- _Provided information_
--- START ---

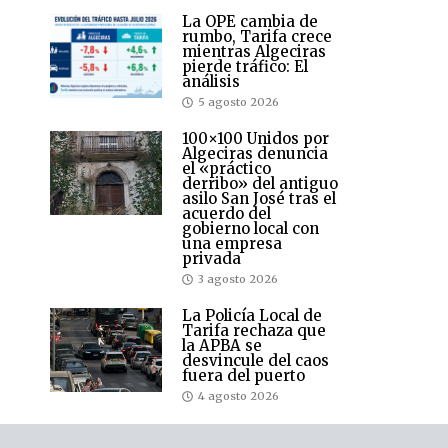
La OPE cambia de
rumbo, Tarifa crece
mientras Algeciras
pierde tráfico: El
análisis
5 agosto 2026
100×100 Unidos por
Algeciras denuncia
el «práctico
derribo» del antiguo
asilo San José tras el
acuerdo del
gobierno local con
una empresa
privada
3 agosto 2026
La Policía Local de
Tarifa rechaza que
la APBA se
desvincule del caos
fuera del puerto
4 agosto 2026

--- END ---

- _Task brief_
Determine how many lines in the data include "Algeciras", and let the answer be that number alone.

- _Output of the exercise_
2